Peeking Under the Peaks
Following Up Genome-Wide Linkage Analyses
Family studies throughout the 1970s and 1980s documented the role of shared genetic factors in the familial aggregation of cardiovascular disease and its risk factors, including hypertension. These familial aggregation studies, however, do not identify and characterize the role of particular genes. Identification of the genes contributing to interindividual variation in disease risk may facilitate early identification of patients who are at elevated risk of cardiovascular disease before the onset of any clinical symptoms, development of more efficacious treatments by exploiting previously unidentified metabolic and physiological pathways, and the tailoring of particular treatments to patients who are most likely to respond on the basis of their genetic constitution.

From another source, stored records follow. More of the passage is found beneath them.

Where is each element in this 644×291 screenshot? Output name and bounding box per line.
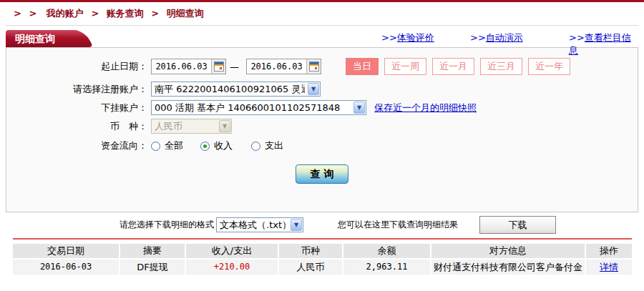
breadcrumb: > > 我的账户 > 账务查询 > 明细查询 <box>14 7 644 20</box>
section-header: 明细查询 >>体验评价 >>自动演示 >>查看栏目信息 <box>6 26 638 47</box>
download-button[interactable]: 下载 <box>479 216 556 234</box>
currency-value: 人民币 <box>155 120 216 133</box>
currency-label: 币 种： <box>6 120 147 133</box>
tab-detail-query[interactable]: 明细查询 <box>6 30 77 47</box>
table-row: 2016-06-03 DF提现 +210.00 人民币 2,963.11 财付通… <box>13 260 632 275</box>
breadcrumb-item-account-query[interactable]: 账务查询 <box>107 8 144 19</box>
query-button[interactable]: 查 询 <box>296 164 348 184</box>
results-table: 交易日期 摘要 收入/支出 币种 余额 对方信息 操作 2016-06-03 D… <box>13 244 632 275</box>
link-view-column-info[interactable]: >>查看栏目信息 <box>569 31 638 57</box>
registered-account-row: 请选择注册账户： 南平 6222001406100921065 灵通卡 ▼ <box>6 82 638 97</box>
sub-account-row: 下挂账户： 000 活期 基本户 1406600101102571848 ▼ 保… <box>6 100 638 115</box>
date-range-row: 起止日期： 2016.06.03 — 2016.06.03 当日 近一周 近一月… <box>6 58 638 75</box>
cell-action: 详情 <box>586 260 632 275</box>
download-format-select[interactable]: 文本格式（.txt） ▼ <box>216 217 303 232</box>
breadcrumb-prefix: > > <box>14 8 39 19</box>
flow-direction-label: 资金流向： <box>6 139 147 152</box>
breadcrumb-separator: > <box>151 8 159 19</box>
date-to-value: 2016.06.03 <box>247 61 306 71</box>
radio-expense[interactable] <box>251 142 260 151</box>
cell-balance: 2,963.11 <box>343 260 430 275</box>
cell-counterparty: 财付通支付科技有限公司客户备付金 <box>431 260 585 275</box>
query-form: 起止日期： 2016.06.03 — 2016.06.03 当日 近一周 近一月… <box>6 47 638 212</box>
detail-link[interactable]: 详情 <box>600 262 618 272</box>
date-from-calendar-button[interactable] <box>211 59 225 74</box>
cell-date: 2016-06-03 <box>13 260 119 275</box>
quick-range-3months-button[interactable]: 近三月 <box>480 58 522 75</box>
link-prefix: >> <box>381 32 397 43</box>
date-to-calendar-button[interactable] <box>306 59 321 74</box>
link-prefix: >> <box>569 32 585 43</box>
cell-amount: +210.00 <box>186 260 278 275</box>
chevron-down-icon: ▼ <box>291 219 302 231</box>
registered-account-value: 南平 6222001406100921065 灵通卡 <box>155 83 305 96</box>
tab-label: 明细查询 <box>15 33 55 44</box>
date-from-value: 2016.06.03 <box>152 61 211 71</box>
flow-direction-row: 资金流向： 全部 收入 支出 <box>6 139 638 152</box>
chevron-down-icon: ▼ <box>308 83 319 95</box>
calendar-icon <box>214 61 224 71</box>
download-format-value: 文本格式（.txt） <box>220 219 288 232</box>
radio-expense-label[interactable]: 支出 <box>265 139 283 152</box>
quick-range-year-button[interactable]: 近一年 <box>528 58 570 75</box>
chevron-down-icon: ▼ <box>353 102 365 114</box>
table-header-row: 交易日期 摘要 收入/支出 币种 余额 对方信息 操作 <box>13 244 632 258</box>
date-separator: — <box>230 61 239 72</box>
sub-account-label: 下挂账户： <box>6 102 147 114</box>
breadcrumb-separator: > <box>91 8 99 19</box>
radio-all-label[interactable]: 全部 <box>165 139 183 152</box>
download-row: 请您选择下载明细的格式 文本格式（.txt） ▼ 您可以在这里下载查询明细结果 … <box>0 216 644 234</box>
radio-income-label[interactable]: 收入 <box>214 139 233 152</box>
date-to-input[interactable]: 2016.06.03 <box>246 59 321 74</box>
registered-account-label: 请选择注册账户： <box>6 83 147 96</box>
header-summary: 摘要 <box>120 244 185 258</box>
sub-account-value: 000 活期 基本户 1406600101102571848 <box>155 102 351 114</box>
breadcrumb-item-my-account[interactable]: 我的账户 <box>47 8 84 19</box>
flow-direction-options: 全部 收入 支出 <box>151 139 283 152</box>
download-hint: 您可以在这里下载查询明细结果 <box>338 219 458 231</box>
tab-tail-decoration <box>62 30 94 47</box>
cell-currency: 人民币 <box>279 260 342 275</box>
save-snapshot-link[interactable]: 保存近一个月的明细快照 <box>374 102 477 114</box>
link-auto-demo[interactable]: >>自动演示 <box>470 31 523 44</box>
radio-income[interactable] <box>200 142 210 151</box>
currency-row: 币 种： 人民币 ▼ <box>6 119 638 134</box>
header-currency: 币种 <box>279 244 342 258</box>
date-from-input[interactable]: 2016.06.03 <box>151 59 226 74</box>
header-balance: 余额 <box>343 244 430 258</box>
header-amount: 收入/支出 <box>186 244 278 258</box>
cell-summary: DF提现 <box>120 260 185 275</box>
quick-range-today-button[interactable]: 当日 <box>346 58 379 75</box>
download-format-label: 请您选择下载明细的格式 <box>119 219 214 231</box>
header-action: 操作 <box>586 244 632 258</box>
top-accent-line <box>0 0 644 2</box>
radio-all[interactable] <box>151 142 160 151</box>
chevron-down-icon: ▼ <box>219 120 230 132</box>
link-experience-rating[interactable]: >>体验评价 <box>381 31 434 44</box>
link-prefix: >> <box>470 32 486 43</box>
table-top-divider <box>13 238 632 240</box>
date-range-label: 起止日期： <box>6 60 147 73</box>
quick-range-week-button[interactable]: 近一周 <box>384 58 426 75</box>
header-counterparty: 对方信息 <box>431 244 585 258</box>
calendar-icon <box>309 61 319 71</box>
sub-account-select[interactable]: 000 活期 基本户 1406600101102571848 ▼ <box>151 100 366 115</box>
breadcrumb-item-detail-query[interactable]: 明细查询 <box>167 8 204 19</box>
registered-account-select[interactable]: 南平 6222001406100921065 灵通卡 ▼ <box>151 82 321 97</box>
header-date: 交易日期 <box>13 244 119 258</box>
link-label: 体验评价 <box>397 32 434 43</box>
link-label: 自动演示 <box>486 32 523 43</box>
quick-range-month-button[interactable]: 近一月 <box>432 58 474 75</box>
currency-select: 人民币 ▼ <box>151 119 232 134</box>
page: > > 我的账户 > 账务查询 > 明细查询 明细查询 >>体验评价 >>自动演… <box>0 0 644 291</box>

Cardiovascular disease risk and risk factor levels are controlled by complex interactions among numerous metabolic and physiological systems, as well as demographic and lifestyle factors. Because so many systems are involved, variation in a large number of genes can potentially influence interindividual variation in disease risk, and the impact of any one gene is likely to be small to moderate in size. Before the current revolution in genomic analyses, studies identifying genes contributing to cardiovascular disease risk were of 2 basic types: studies of rare inborn errors of metabolism and association studies of a priori biologic candidate genes. The former have proved very useful for the identification of novel pathways, but the frequencies of these conditions are very rare, so their contribution to the prevalence of disease in the general population is minimal. The latter have proven useful in a few cases, such as the apolipoprotein E polymorphism with plasma cholesterol levels and risk of myocardial infarction, but have been plagued by lack of consistency. Modern genomic analyses have provided 2 additional pathways to identify genes that may be contributing to disease risk: gene expression profiles and genome-wide linkage analyses. Nothing further will be presented in this editorial on gene expression arrays except to state that they represent a complementary approach and that differentially expressed genes should be followed up for their role in interindividual variation in disease risk. Genome-wide linkage analyses, combined with the emerging sequence of the human genome, have become the most powerful tools for identifying genes contributing to the common chronic diseases, including cardiovascular disease.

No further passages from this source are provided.